Painswick churchyard — rows of clipped topiary yew trees surrounding pale stone table tombs, the church spire rising above in grey light
← Cotswolds

Painswick

"Ninety-nine yew trees, and the village has been arguing about whether there's a hundredth since the eighteenth century."

The legend says that if a hundredth yew tree is ever planted in Painswick’s churchyard, the devil will pull it up before morning. This might explain why there are currently — depending on whom you ask and how carefully you count — either ninety-nine or ninety-two or one hundred and three yew trees in the churchyard, depending on how you define a yew tree and whether you’re a resident who wants the number to be exactly ninety-nine or a botanist who is less invested in the mythology.

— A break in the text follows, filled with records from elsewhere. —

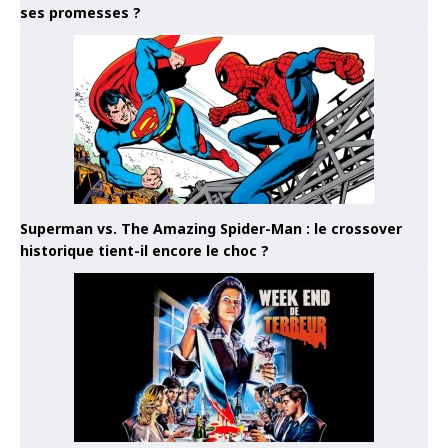
ses promesses ?
Superman vs. The Amazing Spider-Man : le crossover
historique tient-il encore le choc ?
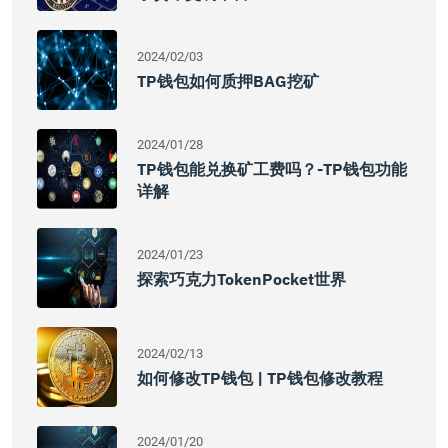
2024/02/03
TP钱包如何质押BAG挖矿
2024/01/28
TP钱包能兑换矿工费吗？-TP钱包功能
详解
2024/01/23
探索巧克力TokenPocket世界
2024/02/13
如何修改TP钱包 | TP钱包修改教程
2024/01/20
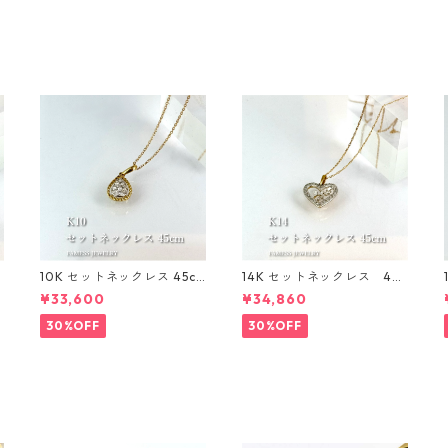
〜
10K セットネックレス 45c
14K セットネックレス 45c
m 1mm
m 1㎜
¥33,600
¥34,860
30%OFF
30%OFF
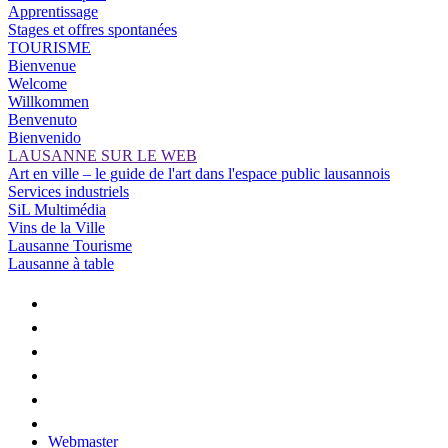
Apprentissage
Stages et offres spontanées
TOURISME
Bienvenue
Welcome
Willkommen
Benvenuto
Bienvenido
LAUSANNE SUR LE WEB
Art en ville – le guide de l'art dans l'espace public lausannois
Services industriels
SiL Multimédia
Vins de la Ville
Lausanne Tourisme
Lausanne à table
Webmaster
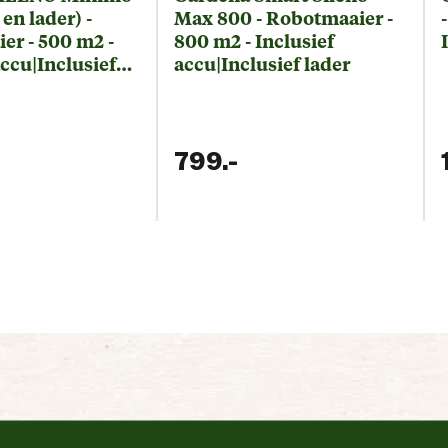
 en lader) -
Max 800 - Robotmaaier -
er - 500 m2 -
800 m2 - Inclusief
accu|Inclusief
accu|Inclusief lader
799.
-
uidige prijs € 499,99
Huidige prijs € 7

I counted eighty-seven before losing count, which seems approximately right.

Painswick is called the Queen of the Cotswolds because its stone is lighter and more silvery than the honey-gold of the north, and because the village climbs steeply up a hill with the churchyard and church tower at its crown. The result is a silhouette — yew trees, Georgian table tombs in pale limestone, a slender perpendicular spire — that appears on the hill as you approach from the valley in a way that is genuinely composed, as if the whole thing has been arranged for maximum effect from a specific viewpoint. It may have been. The wealthy wool and cloth merchants who built the church and its surrounding tombs were not insensible to appearances.

Painswick Church spire viewed from below the village, emerging above rooftops and the dark mass of the yew trees in evening light

The Rococo Garden at Painswick is one of the finest and least-known gardens in England. It was created in the 1740s in the brief flowering of English Rococo — that moment between formal baroque and the naturalistic landscape garden when designers allowed themselves a certain playfulness — and it was subsequently lost under two hundred years of undergrowth. Its restoration began in 1984 from a single painting made in 1748 showing the original design, and what has been recreated is extraordinary: a narrow valley shaped into a sequence of garden rooms, linked by winding paths, with Gothic alcoves and a Red House and a kitchen garden and a walled garden in the French style, all contained in six acres that feel like they could be fifty.

I walked through it in February, which the owner told me was the best month for snowdrops, and she was correct in the specific and powerful way that people who know a garden through all its seasons are correct. The snowdrops were in drifts beneath the trees, and the valley was so quiet that the only sound was birdsong and the occasional creak of the old beeches, and the whole scene had the quality of something half-remembered, too precise to be a dream but too vivid to be a regular Tuesday.

Painswick Rococo Garden in February snowdrop season — drifts of white snowdrops beneath ancient beeches, the Gothic Red House visible through bare branches

The village streets reward wandering. The Old Post Office is a fifteenth-century building that has been various things in its life and is currently a restaurant with food that takes itself seriously without being theatrical about it. I had a terrine of local game there that had been pressed and aged to a texture so compact it could be sliced like a book, with piccalilli that was bright with mustard. Painswick’s narrow streets tend upward in all directions, and each turn offers a different angle on the tower and the yew trees, the stone changing colour with the light from silvery-grey to almost white to something close to gold when the sun comes over the hill late in the afternoon.

When to go: February for the snowdrops in the Rococo Garden — genuinely among the finest displays in England. May for the village gardens and the churchyard in full yew canopy. The Clipping Ceremony in September, when the village children circle the church hand-in-hand singing a hymn, is a piece of living tradition with roots no one can quite date and everyone in Painswick seems to take very seriously indeed.